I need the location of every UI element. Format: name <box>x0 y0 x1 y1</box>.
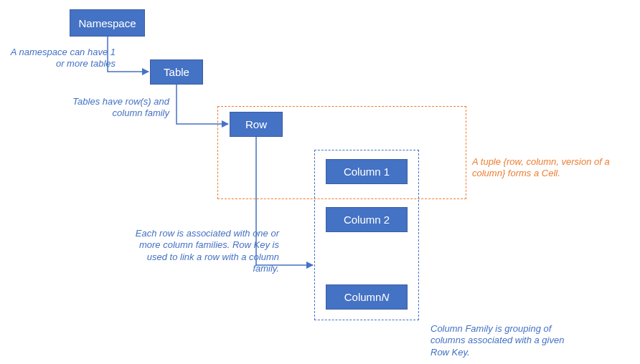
arrow-row-columnfamily <box>256 137 313 265</box>
arrows-layer <box>0 0 640 364</box>
arrow-namespace-table <box>108 37 149 72</box>
arrow-table-row <box>177 85 228 124</box>
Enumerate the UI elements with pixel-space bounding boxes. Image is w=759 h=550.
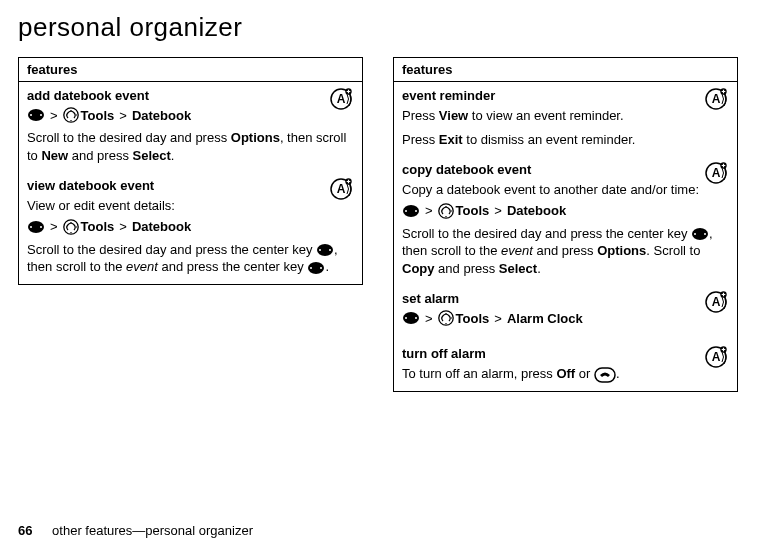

▸ What is needed
Copy the records exactly. Skip the images.

▸ Problem solution
I need the location of every UI element. Format: name <box>x0 y0 x1 y1</box>.
arrow-row-columnfamily <box>256 137 313 265</box>
arrows-layer <box>0 0 640 364</box>
arrow-namespace-table <box>108 37 149 72</box>
arrow-table-row <box>177 85 228 124</box>
Enumerate the UI elements with pixel-space bounding boxes. Image is w=759 h=550.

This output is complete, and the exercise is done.